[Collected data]
-*-

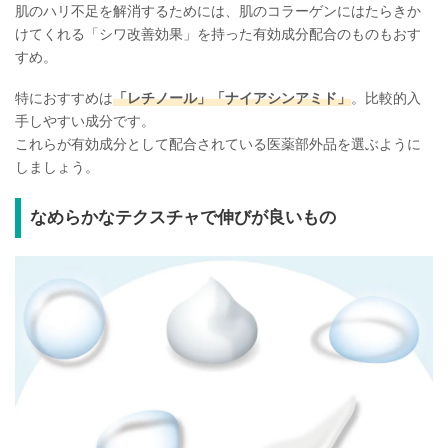
肌のハリ不足を解消するためには、肌のコラーゲンにはたらきか
けてくれる「シワ改善効果」を持った有効成分配合のものもおす
すめ。
特におすすめは
「レチノール」「ナイアシンアミド」
。比較的入
手しやすい成分です。
これらが有効成分として配合されている医薬部外品を選ぶように
しましょう。
なめらかなテクスチャで伸びが良いもの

-*-

**Task item**: Every line of the data should be transcribed exactly. Omit the images.

**Answer box**:
肌のハリ不足を解消するためには、肌のコラーゲンにはたらきか
けてくれる「シワ改善効果」を持った有効成分配合のものもおす
すめ。
特におすすめは
「レチノール」「ナイアシンアミド」
。比較的入
手しやすい成分です。
これらが有効成分として配合されている医薬部外品を選ぶように
しましょう。
なめらかなテクスチャで伸びが良いもの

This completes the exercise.